The new central bank dataset contains around 15,000 hypothesis tests from 190 discussion papers that were released from 2000 to 2019 (Table 1). Around 13,000 hypothesis tests are of primary interest, meaning they represent a main result of a paper. The rest pertain to control variables. The dataset also contains other information about the papers, such as authorship, data and code availability, and journal publication.

The central banks released a further 540 discussion papers in this time period, but we excluded them because they did not have the right types of hypothesis tests. We required that hypothesis tests apply to single model coefficients, use t-statistics, be two-sided, and have zero nulls. We excluded 83 per cent of papers from the Minneapolis Fed, 66 per cent of papers from the RBA and 68 per cent of papers from the RBNZ. The Minneapolis Fed has the highest exclusion rate because it produced more theoretical research.
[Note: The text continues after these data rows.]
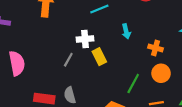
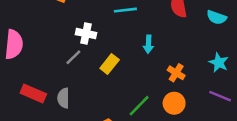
white cross: (85, 39) -> (86, 34), moved
yellow rectangle: (99, 57) -> (110, 64), turned 49

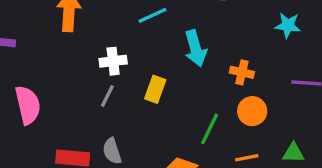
cyan arrow: (148, 44) -> (195, 48), size x1.5
cyan star: (219, 63) -> (288, 25), moved

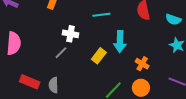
yellow rectangle: (155, 89) -> (99, 56), moved

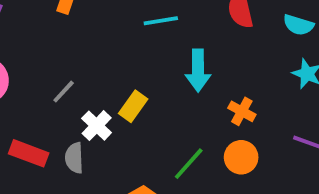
white cross: (71, 34) -> (97, 126), moved, turned 35
gray line: (61, 53) -> (64, 92), moved
yellow rectangle: (99, 56) -> (133, 106), moved

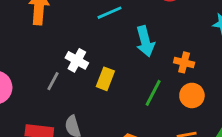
white cross: (97, 126) -> (77, 60), moved
green line: (189, 164) -> (153, 93), moved

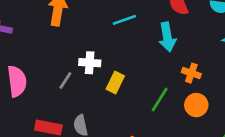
cyan arrow: (145, 41) -> (167, 37), moved
white cross: (77, 60) -> (90, 63), turned -30

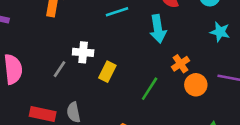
orange cross: (191, 73) -> (180, 64), turned 36
orange circle: (196, 105) -> (196, 85), moved

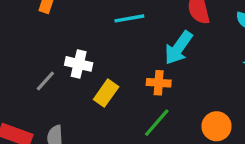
cyan arrow: (158, 29) -> (178, 48), turned 36
orange cross: (180, 64) -> (159, 83), moved, turned 30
Five aspects of the summary statistics might prompt productive institutional introspection:

1. Compared with articles in top journals, fewer central bank discussion papers were released with access to data and code. We collected this information because, when contracts allow it, providing data and code sufficient to replicate a paper's results is best practice (Christensen and Miguel 2018). The top journals all have policies requiring this form of transparency; The American Economic Review introduced its policy in 2005, the Journal of Political Economy in 2006, and The Quarterly Journal of Economics in 2016. Of the central banks, only the RBA has a similar policy for discussion papers, which it introduced in 2018.
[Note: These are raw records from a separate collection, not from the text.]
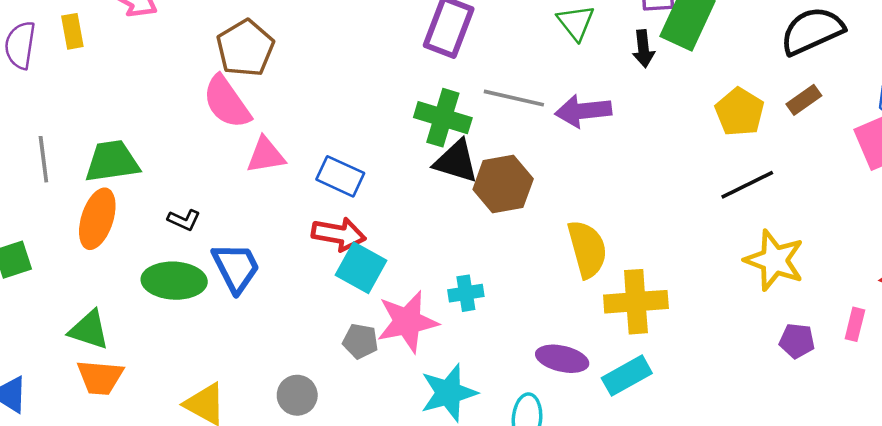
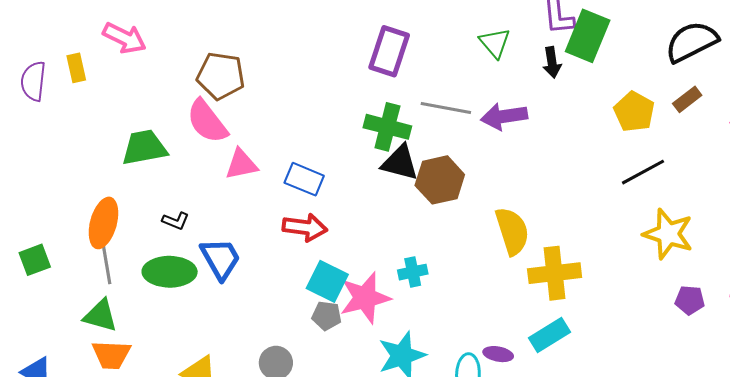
brown pentagon: (245, 48) -> (221, 76), turned -30
gray line: (43, 159) -> (107, 265), moved
green trapezoid: (112, 161) -> (144, 148), moved
cyan square: (361, 268) -> (327, 281), moved
purple ellipse: (562, 359) -> (498, 354), moved, size x0.7

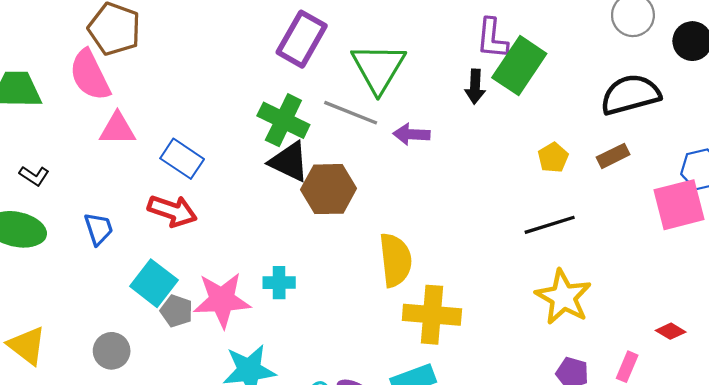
green triangle: (495, 43) -> (378, 68), moved, size x1.6
yellow pentagon: (634, 112) -> (553, 158), size x0.7
purple arrow: (504, 116) -> (412, 134), size x0.7
blue trapezoid: (221, 259) -> (99, 229), moved, size x0.7
cyan square: (327, 281) -> (154, 283), moved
   A benign explanation for central banks' lower research transparency levels might be the preliminary status of discussion papers. Central bank researchers might also rely more on confidential datasets.^[6]
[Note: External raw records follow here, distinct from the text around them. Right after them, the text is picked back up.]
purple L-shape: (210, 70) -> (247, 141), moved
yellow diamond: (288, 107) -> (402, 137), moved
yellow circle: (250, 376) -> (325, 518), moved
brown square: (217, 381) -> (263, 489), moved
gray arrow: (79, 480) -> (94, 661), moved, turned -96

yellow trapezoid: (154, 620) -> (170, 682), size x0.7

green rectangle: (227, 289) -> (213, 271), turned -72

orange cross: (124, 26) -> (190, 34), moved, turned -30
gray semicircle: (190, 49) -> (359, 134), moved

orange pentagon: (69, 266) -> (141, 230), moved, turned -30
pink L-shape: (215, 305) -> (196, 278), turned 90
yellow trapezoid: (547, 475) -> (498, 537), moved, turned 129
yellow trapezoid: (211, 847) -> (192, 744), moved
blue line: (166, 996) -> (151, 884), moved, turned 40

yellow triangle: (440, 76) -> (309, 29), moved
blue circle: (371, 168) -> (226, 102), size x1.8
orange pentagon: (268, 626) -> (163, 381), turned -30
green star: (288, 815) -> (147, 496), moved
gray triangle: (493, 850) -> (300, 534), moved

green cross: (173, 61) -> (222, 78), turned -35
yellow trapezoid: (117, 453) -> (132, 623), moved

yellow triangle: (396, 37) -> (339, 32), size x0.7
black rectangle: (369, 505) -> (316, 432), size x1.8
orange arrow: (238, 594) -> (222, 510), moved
2. The central banks show large differences in their levels of collaboration with external researchers. External collaboration was most prevalent at the Minneapolis Fed, where many of the collaborators were academics.
3. A far larger share of Minneapolis Fed papers were published in peer-reviewed journals, consistent with its higher collaboration levels and our subjective view of differences in (informal) publication incentives.^[7]
4. The RBA and RBNZ papers emphasised statistical significance more often than the Minneapolis Fed papers or articles in top journals. The typical emphasis used stars or bold face numbers in results tables or mentions in body text. Current American Economic Association guidelines ask authors not to use stars, and elsewhere there are calls to retire statistical significance thresholds altogether, partly to combat researcher bias (e.g. Amrhein, Greenland and McShane 2019).
5. Staff at the RBA and RBNZ focused more on research that was reverse causal, and less on research that was forward causal, than did staff at the Minneapolis Fed. As explained by Gelman and Imbens (2013), both types of questions have important roles in the scientific process, but the distinction is important. The reason is that, while reverse causal questions are a natural way for policymakers to think and important for hypothesis generation, they are also inherently ambiguous; finding evidence favouring one set of causes can never rule out others, so complete answers are impossible. Another challenge is that reverse causal research often generates its hypotheses using the same datasets they are tested on. This feature makes the research unusually prone to returning false positives.

The top journals dataset contains about 50,000 test statistics from 640 papers that were published between 2005 and 2011 in The American Economic Review, Journal of Political Economy and The Quarterly Journal of Economics. It includes many of the same variables as the central bank dataset. It also excludes many papers for the same reasons the central bank dataset does. A potentially important difference is that the central bank dataset covers a longer time window to ensure an informative sample size.

Simonsohn et al (2014) advise that, to implement the hypothesis test from the p-curve method properly, the sample should contain statistically independent observations. So, for the p-curve, we use one randomly chosen result from each paper; doing so leaves us with 185 central bank observations and 623 top journal observations.^[8] Simonsohn et al use far smaller sample sizes. For the z-curve, we use complete samples.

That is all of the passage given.